Does this work or have I deluded myself? Not fully detailed. We claim that the answer is $16$. One can find a construction without too much difficulty. Call an $n$-sum the sum of $n$ consecutive terms. If we suppose, for contradiction, that the sequence has $17$ terms, then every $4$-sum can be written as an $11$-sum with a $7$-sum subtracted, and must hence be positive. Similarly, every $3$-sum can be written as a $7$-sum with a $4$-sum subtracted, and must therefore be negative. And, finally, every term can be written as a $4$-sum with a $3$-sum subtracted, and must therefore be positive again. However, if every term is positive, then it's impossible for every $7$-sum to be negative, and we've reached a contradiction.

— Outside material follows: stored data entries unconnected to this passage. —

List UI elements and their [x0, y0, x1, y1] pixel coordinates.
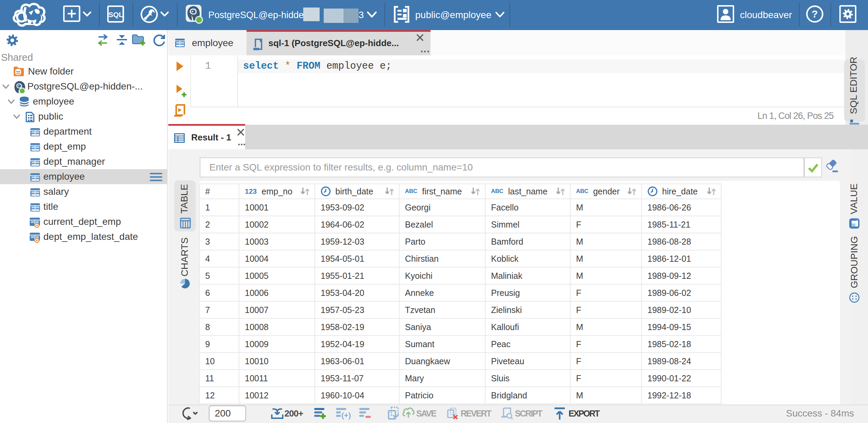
- svg-text:SQL: SQL: [108, 11, 123, 18]
- svg-text:?: ?: [812, 8, 818, 19]
- svg-text:(+): (+): [341, 411, 351, 420]
- svg-text:I: I: [856, 219, 858, 223]
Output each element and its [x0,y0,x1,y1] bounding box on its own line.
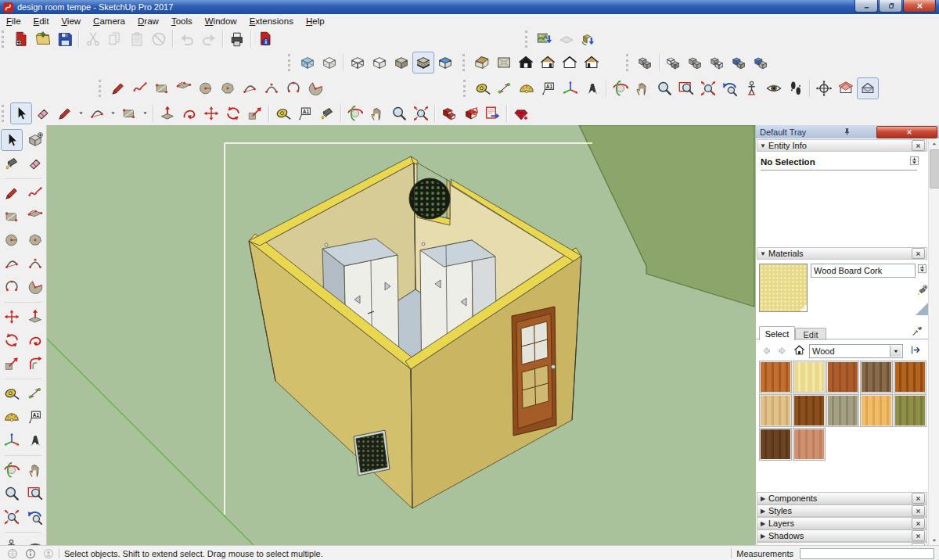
position-camera-button[interactable] [1,536,23,545]
geolocation-icon[interactable] [7,548,18,559]
tape-measure-button[interactable] [1,382,23,404]
toolbar-grip[interactable] [2,31,7,48]
door[interactable] [512,307,556,436]
follow-me-button[interactable] [178,102,200,124]
tray-scrollbar[interactable] [928,138,939,545]
material-swatch-3[interactable] [826,361,859,393]
toolbar-grip[interactable] [288,54,293,71]
three-point-arc-button[interactable] [282,77,304,99]
back-arrow-icon[interactable] [761,345,772,358]
extension-2-button[interactable] [460,102,482,124]
layers-close-icon[interactable] [912,518,925,529]
intersect-button[interactable] [663,52,685,74]
styles-header[interactable]: ▶Styles [757,504,927,517]
wall-vent[interactable] [354,430,390,476]
scale-button[interactable] [1,353,23,375]
zoom-extents-button[interactable] [410,102,432,124]
pan-button[interactable] [366,102,388,124]
text-button[interactable]: A1 [24,406,46,428]
toolbar-grip[interactable] [525,31,531,48]
previous-button[interactable] [719,77,741,99]
line-dropdown-arrow-icon[interactable] [76,103,86,124]
menu-edit[interactable]: Edit [27,16,56,27]
send-to-layout-button[interactable] [482,102,504,124]
toolbar-grip[interactable] [2,105,7,122]
get-models-button[interactable] [534,28,556,50]
pan-button[interactable] [631,77,653,99]
line-button[interactable] [107,77,129,99]
entity-details-toggle-icon[interactable] [909,156,919,167]
material-swatch-10[interactable] [894,394,926,427]
rotated-rectangle-button[interactable] [24,206,46,228]
left-view-button[interactable] [581,52,603,74]
dimensions-button[interactable] [24,382,46,404]
layers-header[interactable]: ▶Layers [757,517,927,529]
menu-view[interactable]: View [55,16,87,27]
axes-button[interactable] [1,429,23,451]
measurements-input[interactable] [800,548,934,559]
offset-button[interactable] [24,353,46,375]
position-camera-button[interactable] [741,77,763,99]
restore-button[interactable] [879,0,902,13]
freehand-button[interactable] [129,77,151,99]
hidden-line-button[interactable] [369,52,390,74]
arcs-button[interactable] [86,102,108,124]
pan-button[interactable] [24,459,46,481]
3d-text-button[interactable] [24,429,46,451]
select-button[interactable] [1,129,23,151]
two-point-arc-button[interactable] [261,77,282,99]
model-viewport[interactable] [47,125,756,545]
scroll-up-icon[interactable] [929,138,939,149]
freehand-button[interactable] [24,182,46,204]
forward-arrow-icon[interactable] [776,345,788,358]
minimize-button[interactable] [854,0,878,13]
toolbar-grip[interactable] [463,80,469,97]
print-button[interactable] [226,28,248,50]
shapes-dropdown-arrow-icon[interactable] [140,103,150,124]
menu-file[interactable]: File [0,16,27,27]
follow-me-button[interactable] [24,329,46,351]
protractor-button[interactable] [516,77,538,99]
trim-button[interactable] [729,52,750,74]
3d-text-button[interactable] [581,77,603,99]
share-component-button[interactable] [577,28,599,50]
collection-details-arrow-icon[interactable] [909,343,923,358]
tape-measure-button[interactable] [272,102,294,124]
section-plane-button[interactable] [813,77,835,99]
eraser-button[interactable] [32,102,54,124]
iso-view-button[interactable] [471,52,493,74]
line-button[interactable] [54,102,76,124]
wireframe-button[interactable] [347,52,369,74]
top-view-button[interactable] [493,52,515,74]
monochrome-button[interactable] [434,52,456,74]
axes-button[interactable] [559,77,581,99]
subtract-button[interactable] [707,52,729,74]
zoom-extents-button[interactable] [697,77,719,99]
scroll-down-icon[interactable] [929,535,939,545]
save-button[interactable] [54,28,76,50]
materials-header[interactable]: ▼ Materials [757,247,927,260]
toolbar-grip[interactable] [99,80,104,97]
tab-select[interactable]: Select [759,326,795,340]
select-button[interactable] [10,102,32,124]
arc-button[interactable] [239,77,261,99]
shapes-button[interactable] [118,102,140,124]
arc-button[interactable] [1,253,23,275]
sign-in-icon[interactable] [43,548,54,559]
material-swatch-11[interactable] [759,428,792,461]
material-swatch-9[interactable] [860,394,893,427]
styles-close-icon[interactable] [912,505,925,516]
open-button[interactable] [32,28,54,50]
dropdown-arrow-icon[interactable] [890,346,901,357]
extension-1-button[interactable] [438,102,460,124]
menu-camera[interactable]: Camera [87,16,131,27]
toolbar-grip[interactable] [626,54,631,71]
menu-extensions[interactable]: Extensions [243,16,300,27]
move-button[interactable] [200,102,222,124]
entity-info-close-icon[interactable] [912,140,925,151]
push-pull-button[interactable] [24,306,46,328]
orbit-button[interactable] [344,102,366,124]
pin-icon[interactable] [815,127,875,138]
right-view-button[interactable] [537,52,559,74]
zoom-window-button[interactable] [675,77,697,99]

enescu wrote: Arne wrote: It is easy to show that 16 works This is the jury solution. They provided the example $$5,5,-13,5,5,5,-13,5,5,-13,5,5,5,-13,5,5.$$ But how do you find such an example? That's why I loved Martin's solution >16 years late, but I think you can motivate this solution by noticing that $\frac 27>\frac 3{11}$, meaning that if we can make it so that we get exactly two negative numbers of pretty large magnitude in each block of length $7$ and $3$ in each block of length $11$ we would be done by making the other numbers all equal to some positive number. It's not so obvious to pick the numbers $5$ and $-13$, but maybe this is easier? $$20, 20, -51, 20, 20, 20, -51, 20, 20, -51, 20, 20, 20, -51, 20, 20.$$ Note that the block of $11$ reaches from the first $-51$ to right before the last $20$.

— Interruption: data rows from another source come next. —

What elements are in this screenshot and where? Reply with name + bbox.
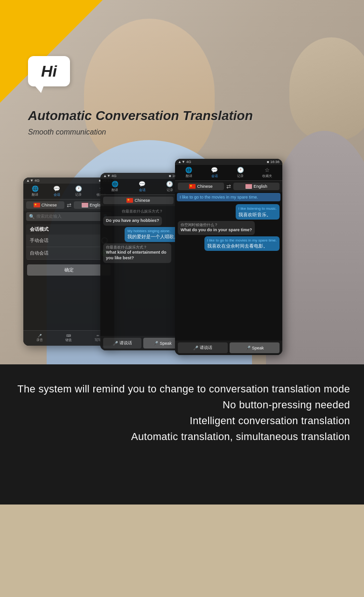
feature-1: The system will remind you to change to … — [14, 383, 350, 395]
speak-btn-en-front[interactable]: 🎤 Speak — [230, 342, 280, 353]
speak-btn-cn-mid[interactable]: 🎤 请说话 — [103, 338, 141, 348]
active-input[interactable]: I like to go to the movies in my spare t… — [177, 193, 280, 201]
mode-section: 会话模式 手动会话 自动会话 — [26, 224, 112, 260]
nav-bar-front: 🌐 翻译 💬 会话 🕐 记录 ☆ 收藏夹 — [175, 165, 282, 181]
english-btn-front[interactable]: English — [233, 183, 280, 190]
phones-container: ▲▼ 4G ■ 16:31 🌐 翻译 💬 会话 🕐 记录 — [23, 159, 282, 355]
us-flag-front — [245, 184, 252, 189]
bottom-section: The system will remind you to change to … — [0, 364, 364, 505]
nav-h-mid[interactable]: 🕐 记录 — [166, 181, 174, 192]
speak-btn-cn-front[interactable]: 🎤 请说话 — [178, 342, 228, 353]
mic-bar-front: 🎤 请说话 🎤 Speak — [175, 341, 282, 355]
chinese-btn-mid[interactable]: Chinese — [103, 197, 174, 204]
feature-list: The system will remind you to change to … — [14, 383, 350, 443]
bubble-3-mid: 你最喜欢什么娱乐方式？ What kind of entertainment d… — [103, 243, 171, 263]
search-placeholder-back: 搜索此处输入 — [36, 213, 101, 220]
swap-icon-back[interactable]: ⇄ — [66, 202, 72, 208]
china-flag-front — [189, 184, 196, 189]
chinese-btn-front[interactable]: Chinese — [178, 183, 224, 190]
nav-hist-front[interactable]: 🕐 记录 — [237, 167, 244, 178]
lang-bar-front: Chinese ⇄ English — [175, 181, 282, 192]
yellow-accent-triangle — [0, 0, 103, 103]
prompt-mid: 你最喜欢什么娱乐方式？ — [102, 208, 182, 215]
globe-icon-front: 🌐 — [185, 167, 193, 173]
nav-fav-front[interactable]: ☆ 收藏夹 — [262, 167, 272, 178]
chinese-lang-btn-back[interactable]: Chinese — [26, 201, 64, 209]
sub-headline: Smooth communication — [28, 128, 253, 136]
bubble-2-mid: My hobbies singing alone. 我的爱好是一个人唱歌。 — [125, 227, 182, 242]
phone-middle-screen: ▲▼ 4G ■ 16:31 🌐 翻译 💬 会话 🕐 记录 — [100, 173, 184, 350]
mode-title: 会话模式 — [26, 224, 112, 235]
hi-badge: Hi — [28, 56, 70, 86]
person2-head — [289, 37, 364, 140]
china-flag-back — [34, 203, 40, 207]
us-flag-back — [82, 203, 88, 207]
confirm-button[interactable]: 确定 — [27, 264, 111, 276]
status-bar-mid: ▲▼ 4G ■ 16:31 — [100, 173, 184, 179]
nav-conv-front[interactable]: 💬 会话 — [211, 167, 218, 178]
hi-label: Hi — [41, 62, 57, 80]
chat-screen-front: I like listening to music. 我喜欢听音乐。 你空闲时候… — [175, 202, 282, 341]
mode-auto[interactable]: 自动会话 — [26, 247, 112, 260]
bubble-1-mid: Do you have any hobbies? — [103, 216, 162, 226]
lang-bar-mid: Chinese ⇄ — [100, 195, 184, 206]
feature-4: Automatic translation, simultaneous tran… — [14, 431, 350, 443]
nav-conversation-back[interactable]: 💬 会话 — [53, 185, 61, 197]
status-bar-front: ▲▼ 4G ■ 16:36 — [175, 159, 282, 165]
bubble-2-front: 你空闲时候做些什么？ What do you do in your spare … — [178, 221, 255, 235]
nav-bar-mid: 🌐 翻译 💬 会话 🕐 记录 — [100, 179, 184, 195]
clock-icon-front: 🕐 — [237, 167, 244, 173]
nav-c-mid[interactable]: 💬 会话 — [139, 181, 146, 192]
mic-bar-mid: 🎤 请说话 🎤 Speak — [100, 336, 184, 350]
hero-section: Hi Automatic Conversation Translation Sm… — [0, 0, 364, 364]
mode-manual[interactable]: 手动会话 — [26, 235, 112, 247]
clock-icon-mid: 🕐 — [166, 181, 174, 187]
nav-translate-back[interactable]: 🌐 翻译 — [31, 185, 39, 197]
feature-3: Intelligent conversation translation — [14, 415, 350, 427]
search-bar-back[interactable]: 🔍 搜索此处输入 🔍 — [26, 212, 112, 221]
nav-history-back[interactable]: 🕐 记录 — [75, 185, 82, 197]
star-icon-front: ☆ — [264, 167, 271, 173]
chat-icon: 💬 — [53, 185, 61, 192]
bubble-1-front: I like listening to music. 我喜欢听音乐。 — [236, 204, 280, 220]
phone-front: ▲▼ 4G ■ 16:36 🌐 翻译 💬 会话 🕐 记录 — [175, 159, 282, 355]
bottom-mic-btn[interactable]: 🎤 录音 — [26, 333, 53, 344]
chat-screen-mid: 你最喜欢什么娱乐方式？ Do you have any hobbies? My … — [100, 206, 184, 336]
feature-2: No button-pressing needed — [14, 399, 350, 411]
phone-front-screen: ▲▼ 4G ■ 16:36 🌐 翻译 💬 会话 🕐 记录 — [175, 159, 282, 355]
globe-icon-mid: 🌐 — [111, 181, 119, 187]
headline-block: Automatic Conversation Translation Smoot… — [28, 107, 253, 136]
main-headline: Automatic Conversation Translation — [28, 107, 253, 124]
globe-icon: 🌐 — [31, 185, 39, 192]
phone-middle: ▲▼ 4G ■ 16:31 🌐 翻译 💬 会话 🕐 记录 — [100, 173, 184, 350]
search-icon-back: 🔍 — [29, 214, 35, 219]
chat-icon-front: 💬 — [211, 167, 218, 173]
china-flag-mid — [126, 198, 133, 203]
chat-icon-mid: 💬 — [139, 181, 146, 187]
nav-t-mid[interactable]: 🌐 翻译 — [111, 181, 119, 192]
bottom-keyboard-btn[interactable]: ⌨ 键盘 — [55, 333, 82, 344]
bubble-3-front: I like to go to the movies in my spare t… — [204, 236, 280, 251]
swap-front[interactable]: ⇄ — [225, 183, 232, 190]
clock-icon: 🕐 — [75, 185, 82, 192]
nav-translate-front[interactable]: 🌐 翻译 — [185, 167, 193, 178]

fairly popular technique in competitive programming - prefix sums! The answer is $16$. For $1 \leq |S| \leq 16$, we can consider any subset of $\{5,5,-13,5,5,5,-13,5,5,-13,5,5,5,-13,5,5\}$. For $0 \leq k \leq 17$, then suppose $P_k = S_1 + S_2 + \cdots + S_k$. Then, $P_{k} < P_{k-7}$ and $P_{k} < P_{k + 11}$. Therefore, $$\begin{align*} P_{0} < P_{11} < P_4 < P_{15} < P_1 < P_{12} < P_{5} < P_{16} < P_2 < P_{13} < P_6 < P_{17} < P_3 < P_{14} < P_0, \end{align*}$$ which is clearly not possible. So, any sequence of $17$ real numbers has seven consecutive terms which sum to a negative value and has eleven consecutive terms which sum to a positive value. Thus, the maximum number of terms in the sequence is $\boxed{16}$.

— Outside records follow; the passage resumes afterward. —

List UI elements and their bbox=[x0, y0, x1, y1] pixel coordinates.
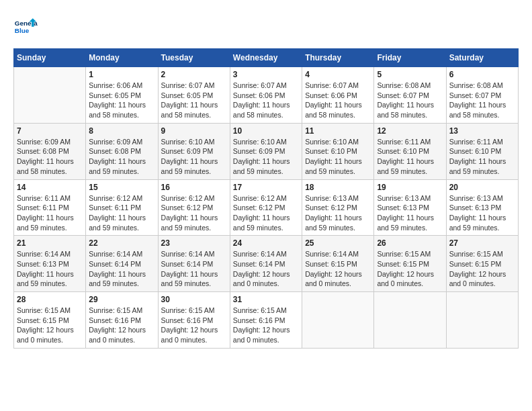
day-info: Sunrise: 6:07 AMSunset: 6:06 PMDaylight:… bbox=[233, 81, 299, 120]
calendar-cell: 31Sunrise: 6:15 AMSunset: 6:16 PMDayligh… bbox=[230, 292, 302, 349]
col-header-thursday: Thursday bbox=[302, 49, 374, 67]
calendar-cell: 20Sunrise: 6:13 AMSunset: 6:13 PMDayligh… bbox=[446, 179, 518, 236]
day-number: 2 bbox=[161, 70, 227, 79]
day-number: 25 bbox=[305, 238, 371, 248]
day-number: 13 bbox=[449, 126, 515, 136]
day-info: Sunrise: 6:15 AMSunset: 6:16 PMDaylight:… bbox=[233, 306, 299, 345]
svg-text:Blue: Blue bbox=[15, 27, 30, 34]
calendar-cell bbox=[14, 67, 86, 124]
day-info: Sunrise: 6:09 AMSunset: 6:08 PMDaylight:… bbox=[89, 137, 154, 177]
day-info: Sunrise: 6:14 AMSunset: 6:14 PMDaylight:… bbox=[89, 249, 154, 289]
day-info: Sunrise: 6:12 AMSunset: 6:12 PMDaylight:… bbox=[161, 193, 227, 233]
calendar-cell: 6Sunrise: 6:08 AMSunset: 6:07 PMDaylight… bbox=[446, 67, 518, 124]
day-info: Sunrise: 6:15 AMSunset: 6:15 PMDaylight:… bbox=[17, 306, 83, 345]
logo: General Blue bbox=[13, 13, 38, 38]
day-info: Sunrise: 6:08 AMSunset: 6:07 PMDaylight:… bbox=[377, 81, 443, 120]
day-number: 18 bbox=[305, 183, 371, 192]
day-number: 26 bbox=[377, 238, 443, 248]
calendar-cell: 28Sunrise: 6:15 AMSunset: 6:15 PMDayligh… bbox=[14, 292, 86, 349]
day-info: Sunrise: 6:14 AMSunset: 6:14 PMDaylight:… bbox=[233, 249, 299, 289]
day-number: 15 bbox=[89, 183, 154, 192]
day-number: 17 bbox=[233, 183, 299, 192]
calendar-cell: 16Sunrise: 6:12 AMSunset: 6:12 PMDayligh… bbox=[158, 179, 230, 236]
calendar-cell: 2Sunrise: 6:07 AMSunset: 6:05 PMDaylight… bbox=[158, 67, 230, 124]
page-header: General Blue bbox=[13, 13, 519, 38]
day-number: 29 bbox=[89, 295, 154, 304]
day-info: Sunrise: 6:14 AMSunset: 6:13 PMDaylight:… bbox=[17, 249, 83, 289]
day-info: Sunrise: 6:07 AMSunset: 6:05 PMDaylight:… bbox=[161, 81, 227, 120]
calendar-cell bbox=[374, 292, 446, 349]
calendar-cell: 26Sunrise: 6:15 AMSunset: 6:15 PMDayligh… bbox=[374, 236, 446, 292]
calendar-cell: 18Sunrise: 6:13 AMSunset: 6:12 PMDayligh… bbox=[302, 179, 374, 236]
col-header-saturday: Saturday bbox=[446, 49, 518, 67]
day-number: 31 bbox=[233, 295, 299, 304]
day-number: 4 bbox=[305, 70, 371, 79]
day-info: Sunrise: 6:13 AMSunset: 6:12 PMDaylight:… bbox=[305, 193, 371, 233]
calendar-cell: 15Sunrise: 6:12 AMSunset: 6:11 PMDayligh… bbox=[86, 179, 158, 236]
day-info: Sunrise: 6:11 AMSunset: 6:10 PMDaylight:… bbox=[377, 137, 443, 177]
calendar-cell: 23Sunrise: 6:14 AMSunset: 6:14 PMDayligh… bbox=[158, 236, 230, 292]
calendar-cell: 1Sunrise: 6:06 AMSunset: 6:05 PMDaylight… bbox=[86, 67, 158, 124]
day-info: Sunrise: 6:13 AMSunset: 6:13 PMDaylight:… bbox=[449, 193, 515, 233]
calendar-cell: 21Sunrise: 6:14 AMSunset: 6:13 PMDayligh… bbox=[14, 236, 86, 292]
col-header-monday: Monday bbox=[86, 49, 158, 67]
day-info: Sunrise: 6:13 AMSunset: 6:13 PMDaylight:… bbox=[377, 193, 443, 233]
day-number: 20 bbox=[449, 183, 515, 192]
day-number: 14 bbox=[17, 183, 83, 192]
day-info: Sunrise: 6:06 AMSunset: 6:05 PMDaylight:… bbox=[89, 81, 154, 120]
day-number: 8 bbox=[89, 126, 154, 136]
calendar-cell: 25Sunrise: 6:14 AMSunset: 6:15 PMDayligh… bbox=[302, 236, 374, 292]
day-number: 5 bbox=[377, 70, 443, 79]
day-number: 27 bbox=[449, 238, 515, 248]
calendar-cell: 17Sunrise: 6:12 AMSunset: 6:12 PMDayligh… bbox=[230, 179, 302, 236]
day-info: Sunrise: 6:10 AMSunset: 6:10 PMDaylight:… bbox=[305, 137, 371, 177]
day-number: 30 bbox=[161, 295, 227, 304]
day-number: 12 bbox=[377, 126, 443, 136]
day-info: Sunrise: 6:07 AMSunset: 6:06 PMDaylight:… bbox=[305, 81, 371, 120]
day-info: Sunrise: 6:10 AMSunset: 6:09 PMDaylight:… bbox=[233, 137, 299, 177]
calendar-cell: 12Sunrise: 6:11 AMSunset: 6:10 PMDayligh… bbox=[374, 123, 446, 179]
calendar-cell: 3Sunrise: 6:07 AMSunset: 6:06 PMDaylight… bbox=[230, 67, 302, 124]
day-info: Sunrise: 6:09 AMSunset: 6:08 PMDaylight:… bbox=[17, 137, 83, 177]
day-number: 10 bbox=[233, 126, 299, 136]
day-info: Sunrise: 6:11 AMSunset: 6:11 PMDaylight:… bbox=[17, 193, 83, 233]
calendar-cell: 13Sunrise: 6:11 AMSunset: 6:10 PMDayligh… bbox=[446, 123, 518, 179]
day-number: 21 bbox=[17, 238, 83, 248]
day-number: 16 bbox=[161, 183, 227, 192]
calendar-cell: 27Sunrise: 6:15 AMSunset: 6:15 PMDayligh… bbox=[446, 236, 518, 292]
day-number: 6 bbox=[449, 70, 515, 79]
day-info: Sunrise: 6:14 AMSunset: 6:15 PMDaylight:… bbox=[305, 249, 371, 289]
calendar-cell: 7Sunrise: 6:09 AMSunset: 6:08 PMDaylight… bbox=[14, 123, 86, 179]
calendar-cell: 4Sunrise: 6:07 AMSunset: 6:06 PMDaylight… bbox=[302, 67, 374, 124]
day-info: Sunrise: 6:15 AMSunset: 6:16 PMDaylight:… bbox=[89, 306, 154, 345]
day-info: Sunrise: 6:11 AMSunset: 6:10 PMDaylight:… bbox=[449, 137, 515, 177]
calendar-cell bbox=[302, 292, 374, 349]
day-number: 22 bbox=[89, 238, 154, 248]
calendar-cell: 9Sunrise: 6:10 AMSunset: 6:09 PMDaylight… bbox=[158, 123, 230, 179]
calendar-cell: 24Sunrise: 6:14 AMSunset: 6:14 PMDayligh… bbox=[230, 236, 302, 292]
col-header-wednesday: Wednesday bbox=[230, 49, 302, 67]
calendar-cell: 22Sunrise: 6:14 AMSunset: 6:14 PMDayligh… bbox=[86, 236, 158, 292]
day-number: 1 bbox=[89, 70, 154, 79]
day-number: 24 bbox=[233, 238, 299, 248]
day-number: 7 bbox=[17, 126, 83, 136]
calendar-cell: 30Sunrise: 6:15 AMSunset: 6:16 PMDayligh… bbox=[158, 292, 230, 349]
day-number: 11 bbox=[305, 126, 371, 136]
day-info: Sunrise: 6:14 AMSunset: 6:14 PMDaylight:… bbox=[161, 249, 227, 289]
calendar-table: SundayMondayTuesdayWednesdayThursdayFrid… bbox=[13, 48, 519, 349]
logo-icon: General Blue bbox=[13, 13, 38, 38]
day-number: 23 bbox=[161, 238, 227, 248]
calendar-cell: 5Sunrise: 6:08 AMSunset: 6:07 PMDaylight… bbox=[374, 67, 446, 124]
col-header-tuesday: Tuesday bbox=[158, 49, 230, 67]
day-info: Sunrise: 6:15 AMSunset: 6:15 PMDaylight:… bbox=[449, 249, 515, 289]
calendar-cell: 14Sunrise: 6:11 AMSunset: 6:11 PMDayligh… bbox=[14, 179, 86, 236]
calendar-cell: 11Sunrise: 6:10 AMSunset: 6:10 PMDayligh… bbox=[302, 123, 374, 179]
day-info: Sunrise: 6:15 AMSunset: 6:16 PMDaylight:… bbox=[161, 306, 227, 345]
day-number: 3 bbox=[233, 70, 299, 79]
calendar-cell: 19Sunrise: 6:13 AMSunset: 6:13 PMDayligh… bbox=[374, 179, 446, 236]
calendar-cell: 8Sunrise: 6:09 AMSunset: 6:08 PMDaylight… bbox=[86, 123, 158, 179]
day-number: 19 bbox=[377, 183, 443, 192]
col-header-sunday: Sunday bbox=[14, 49, 86, 67]
col-header-friday: Friday bbox=[374, 49, 446, 67]
day-info: Sunrise: 6:12 AMSunset: 6:11 PMDaylight:… bbox=[89, 193, 154, 233]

If $n \geq 17$ then take the first 17 numbers $a_1, \ldots, a_{17}$ and write them as follows. $$\begin{bmatrix} a_1 & a_2 & a_3 & a_4 & a_5 & a_6 & a_7\\ a_2 & \ddots & & & & & a_8 \\ \vdots & &\ddots & & & & \vdots\\ \vdots & & & \ddots & &\\ a_{11} & & & & & &a_{17} \end{bmatrix}$$ Summing across the rows we note that the total sum is negative, while summing across the columns we get that the total sum is positive. That is a contradiction. Thus $n \leq 16$, and $n=16$ can be constructed (posted in other posts above).